▶ **DATA PROVIDED**:

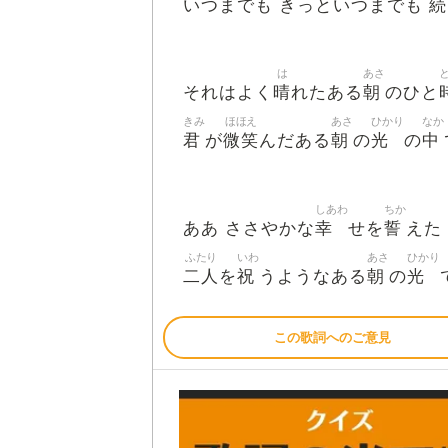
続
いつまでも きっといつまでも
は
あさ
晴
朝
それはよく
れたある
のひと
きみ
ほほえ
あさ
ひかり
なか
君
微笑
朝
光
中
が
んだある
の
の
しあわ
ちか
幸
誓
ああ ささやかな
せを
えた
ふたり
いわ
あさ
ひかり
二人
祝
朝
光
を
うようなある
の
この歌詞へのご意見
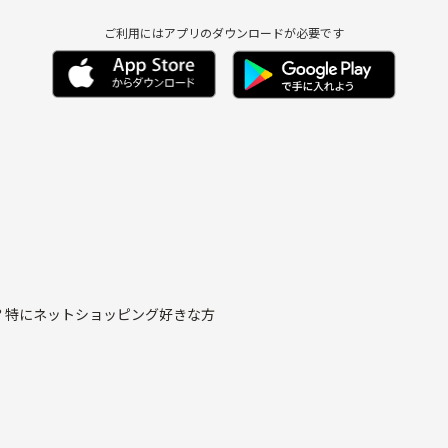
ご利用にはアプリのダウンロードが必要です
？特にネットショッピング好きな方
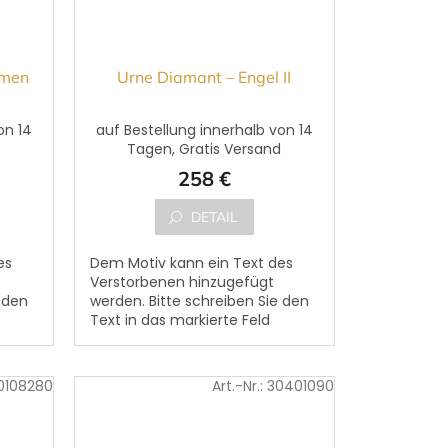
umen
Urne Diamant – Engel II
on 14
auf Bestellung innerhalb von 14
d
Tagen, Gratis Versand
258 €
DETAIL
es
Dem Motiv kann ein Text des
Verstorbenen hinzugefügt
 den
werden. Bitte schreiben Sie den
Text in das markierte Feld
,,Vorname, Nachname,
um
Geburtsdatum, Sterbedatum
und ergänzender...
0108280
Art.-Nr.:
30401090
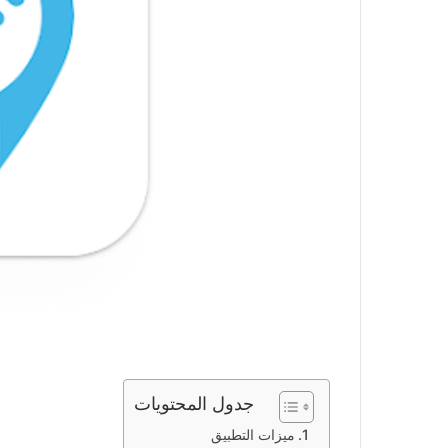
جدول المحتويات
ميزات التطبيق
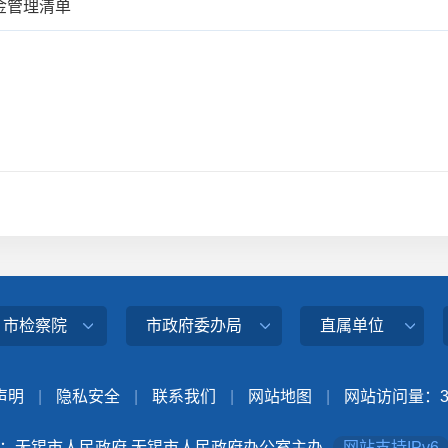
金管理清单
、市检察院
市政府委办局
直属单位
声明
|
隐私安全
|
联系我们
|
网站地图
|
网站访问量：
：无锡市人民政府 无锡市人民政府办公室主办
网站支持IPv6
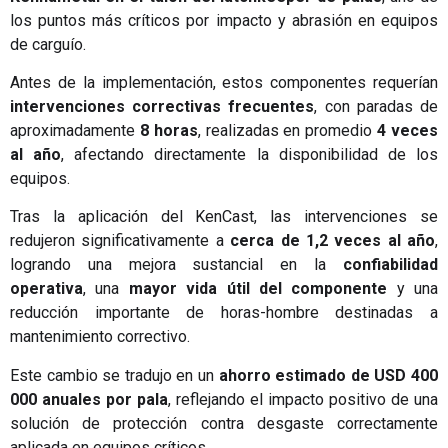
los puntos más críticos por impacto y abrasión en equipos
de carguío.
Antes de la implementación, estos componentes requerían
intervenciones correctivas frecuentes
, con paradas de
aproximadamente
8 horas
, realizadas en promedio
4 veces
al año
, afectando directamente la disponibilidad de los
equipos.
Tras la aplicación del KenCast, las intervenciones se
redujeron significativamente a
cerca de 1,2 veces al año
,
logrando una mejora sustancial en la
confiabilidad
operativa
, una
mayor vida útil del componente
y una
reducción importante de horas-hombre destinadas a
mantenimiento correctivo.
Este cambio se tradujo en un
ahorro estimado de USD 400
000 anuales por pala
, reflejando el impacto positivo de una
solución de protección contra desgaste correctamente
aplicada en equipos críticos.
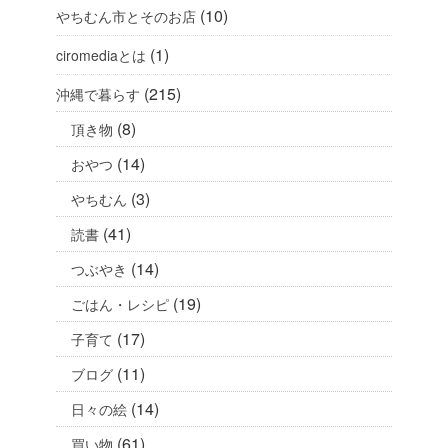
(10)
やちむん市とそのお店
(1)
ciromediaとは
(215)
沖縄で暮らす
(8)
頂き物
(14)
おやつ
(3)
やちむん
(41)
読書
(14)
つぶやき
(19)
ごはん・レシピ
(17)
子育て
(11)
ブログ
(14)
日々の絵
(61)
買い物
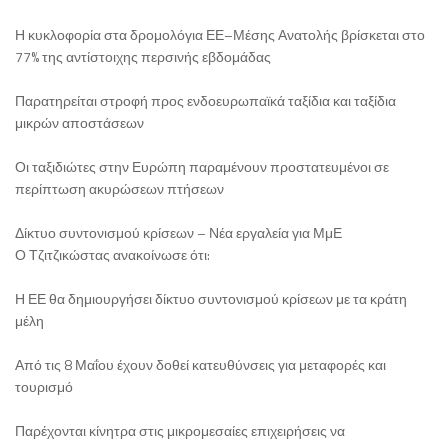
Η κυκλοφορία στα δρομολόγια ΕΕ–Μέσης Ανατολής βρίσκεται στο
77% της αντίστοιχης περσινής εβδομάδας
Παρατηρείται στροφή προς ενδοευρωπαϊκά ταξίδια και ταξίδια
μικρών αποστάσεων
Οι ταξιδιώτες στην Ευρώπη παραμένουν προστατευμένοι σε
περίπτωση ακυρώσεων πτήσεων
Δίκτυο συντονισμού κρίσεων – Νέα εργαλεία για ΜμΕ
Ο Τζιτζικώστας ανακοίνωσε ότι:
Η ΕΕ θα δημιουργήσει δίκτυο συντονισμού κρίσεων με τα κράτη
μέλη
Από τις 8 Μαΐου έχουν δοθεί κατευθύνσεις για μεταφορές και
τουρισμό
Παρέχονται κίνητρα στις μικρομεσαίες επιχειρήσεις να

* * *

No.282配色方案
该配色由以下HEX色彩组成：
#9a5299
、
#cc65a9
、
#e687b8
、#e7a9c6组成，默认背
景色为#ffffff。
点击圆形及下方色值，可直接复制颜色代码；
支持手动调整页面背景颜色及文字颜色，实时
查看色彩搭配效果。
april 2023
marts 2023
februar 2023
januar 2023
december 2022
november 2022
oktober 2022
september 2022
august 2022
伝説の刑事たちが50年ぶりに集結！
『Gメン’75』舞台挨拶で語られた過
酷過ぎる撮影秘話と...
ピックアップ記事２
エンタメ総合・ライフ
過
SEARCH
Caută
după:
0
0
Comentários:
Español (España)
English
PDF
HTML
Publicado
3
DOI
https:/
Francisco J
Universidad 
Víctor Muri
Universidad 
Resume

▶ **ASSIGNED TASK**: The number alone is wanted: how many lines of the records above include the string "intervenciones".

▶ **RESPONSE**: 2